Lehman would use the proceeds of these “repurchase agreements” to reduce the debt outstanding on its balance sheet at quarter’s end.  Repos are very common, plain-vanilla transactions in finance.  A money market fund, for example, might buy a short-term note from, say, IBM for 99 that both sides agree will be cashed in a month from now for 100.  So the fact of repos or even that they made debt “vanish” for a few days is not where the problem lies.

But Lehman also decided that in its SEC filings and other official reporting to shareholders, it would suppress the information about its repurchase obligations.  By only showing one side of the trade, it made itself seem to have less debt than it actually had.  In its last year of existence, Lehman was hiding close to $50 billion in borrowings.

Illegal in the US, ok in the UK

Lehman maintained that if it was fancy enough in structuring the transactions, it would get away with not disclosing the repurchase obligations.  Ernst & Young, Lehman’s auditors, had no quarrel with this.  But Lehman couldn’t find a single US law firm willing to say that doing so was legal.  Put another way, every law firm it approached told Lehman what it was proposing to do was against the law.

How did Lehman respond?

It found a British law firm willing to say that not revealing the repurchases would be legal in the UK–and then did all the transactions in London!

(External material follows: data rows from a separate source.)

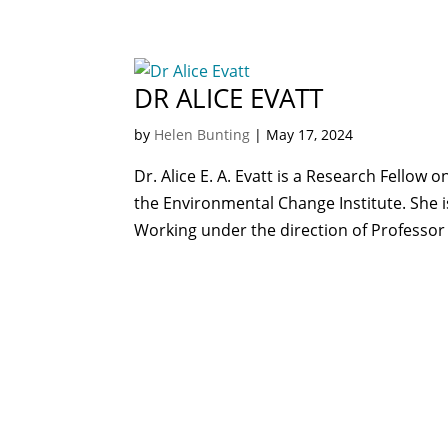
DR ALICE EVATT
by
Helen Bunting
|
May 17, 2024
Dr. Alice E. A. Evatt is a Research Fellow 
the Environmental Change Institute. She is
Working under the direction of Professor 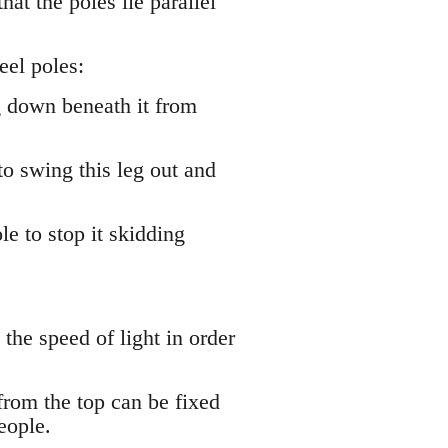
hat the poles lie parallel
eel poles:
g down beneath it from
to swing this leg out and
e to stop it skidding
 the speed of light in order
from the top can be fixed
eople.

As Lehman got into deeper and deeper trouble, the amounts repoed got larger.  During 2008 the repos approached $50 billion, enough to “lower” Lehman’s financial leverage (its borrowings divided by net worth) by over 10%.  That’s an enormous difference.

Madoff redux

Even though the amounts were mammoth and that reducing leverage was one of his key aims, Lehman’s chairman, Richard Fuld, reportedly denies any knowledge of the scheme.  And in a reprise of the Bernie Madoff scandal, a very persistent whistleblower was apparently ignored by regulators, and Lehman’s top management and board of directors alike.

It will be interesting to see if the Valukas report is an effective counter to the intensive, and so far successful, lobbying efforts of the banks to maintain the status quo, avoid prosecution of their managements, and stymie regulatory reform.

We’ve seen this once before–“tobashi”

During the second half of the Eighties, when the Japanese stock market was booming, investment bankers persuaded many domestic companies to raise capital by issuing bonds with warrants attached.

The companies didn’t really need the money, but the bankers’ sales pitch was persuasive:  give the money to us, they said, to invest for you in the Japanese stock market.  As the Nikkei rises, we’ll make lots of money for you.  And you’ll pay the bonds back with the funds you’ll get when the warrant holders exercise their rights to buy new shares of your stock at much higher prices than today’s.  You win two ways.

Events didn’t work out as planned, though.  For one thing, most of the warrants expired worthless, leaving the issuing companies stuck with repaying bondholders.

Just as bad, the Japanese investment banks lived up to their reputations as notoriously bad investors by losing in the stock market virtually all the money entrusted to them in the corporate stock accounts.  That’s when they came up with the idea of “tobashi,” or “hot potato,” as a way of disguising from company shareholders the fact of their horrible investment performance.

Let’s say the original amount invested, and the carrying value of the portfolio, was 100, but the money left was only 10.  (Hard as it is to imagine, I think this would have been a typical situation.)  The investment banks would find a third party willing to “buy” the portfolio at a price of 100 just before balance sheet date and sell it back to the original holder for the same amount a couple of days later.  Thereby, the losses would never be discovered.  This activity was a very closely guarded secret.

What eventually happened?  One reporting period, a company decided that selling a portfolio worth 10 for 100 was a great deal.  So it refused to accept back the “hot potato” it had tossed to the other firm.  The whole fraudulent scheme quickly became public.

Maybe this is where Lehman got the idea.  After all, it was around in Japan at the time.